Historical Anecdotal Stories from long-time North Fork Residents

by Claudia King


There was a little something different about the group of people drinking coffee in the Paonia Diner, Thursday, March 23, 2006. Brought together by Teresa Steely of the North Fork River Improvement Association, these people were telling stories about the North Fork of the Gunnison River. This waterway brings precious water to Paonia farmlands. The group was preparing to discuss the history of the North Fork of the Gunnison River with NFRIA at their 10th birthday party, March 28th.

Most of the men at the coffee klatch had lived in the North Fork all of their lives, several with birthdays in the 1930s or earlier. In their prime these men depended upon the water from the river or were involved in attempts to control the river that bordered their land. Now retired farmer Bob Lund, fruit grower Gilbert Wilson, cattleman Cal Campbell, Sr., and rancher Dallas Harding had been around long enough to understand the power of the river. All knew stories of the river that predated the 1961 Paonia Dam.

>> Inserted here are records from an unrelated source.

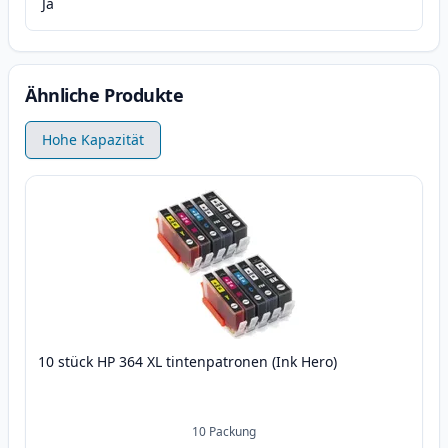
Ja
Ähnliche Produkte
Hohe Kapazität
10 stück HP 364 XL tintenpatronen (Ink Hero)
10
Packung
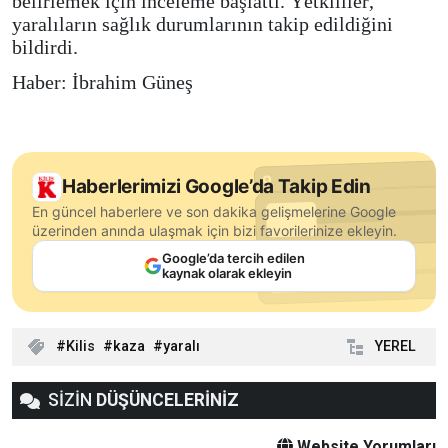
belirlemek için inceleme başlattı. Yetkililer,
yaralıların sağlık durumlarının takip edildiğini
bildirdi.
Haber: İbrahim Güneş
Haberlerimizi Google’da Takip Edin
En güncel haberlere ve son dakika gelişmelerine Google
üzerinden anında ulaşmak için bizi favorilerinize ekleyin.
Google’da tercih edilen
kaynak olarak ekleyin
Kilis
kaza
yaralı
YEREL
SİZİN
DÜŞÜNCELERİNİZ
Website Yorumları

Bob Lund’s family arrived in 1911 and starting with fruit had been engaged in agriculture since that time. Bob still lives on the family property down Mathews Lane. Wilson, Campbell, and Lund owned ranches adjacent to the river. Five generations of Campbell’s have lived on their ranch just west of the Midway School. Cal and his wife Mickey Campbell still reside on this ranch. Gilbert Wilson has been involved in all aspects of the fruit industry from growing fruit, processing fruit, selling fruit, and shipping fruit. In recent times he operated Wilson’s High Country Fruit at the south end of Grand Avenue. Before Wilson bought the fruit plant it was The Union Fruit Company, prominent fruit packing and shipping plant in the North Fork Valley. Dallas Harding worked with a crew surveyed for the Paonia Dam. Harding lives in the Minnesota Creek area on a ranch homesteaded by his family in 1902. He worked away on water projects for a few years returning to Paonia at the time the Paonia reservoir and Crawford reservoir were built.

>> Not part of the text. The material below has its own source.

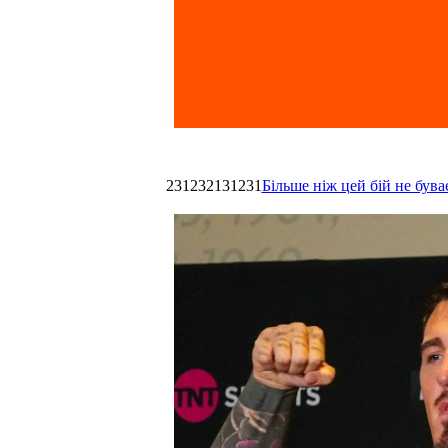
231232131231
Більше ніж цей бій не був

Three women were also present at the gathering- Teresa Steely from NFRIA, Claudia Sutliff King, a local from 1939-present and Jean (Hughes) Tucker, 1949 graduate of Paonia High School. During her working years Tucker was employed by the Library of Congress in Washington, D. C., returning to retire in Paonia.

Tucker’s impressions of the power of the river were shared by all. When Tucker was a young girl growing up during the ‘30s and ‘40s she recalled this event. At the time the river was ready to crest in the spring, many Paonians went to the West Third Street girder bridge to watch the water roil and boil. Rocks tumbled in the raging torrent. The river often was within a few feet of the bridge planks. In 1941, the newspaper reported that the river had reached a flood stage of 9.9 feet. King, then a child living on Onarga Street, recalls the grinding sound of the river rocks. The sound was most evident in the night just as she fell asleep.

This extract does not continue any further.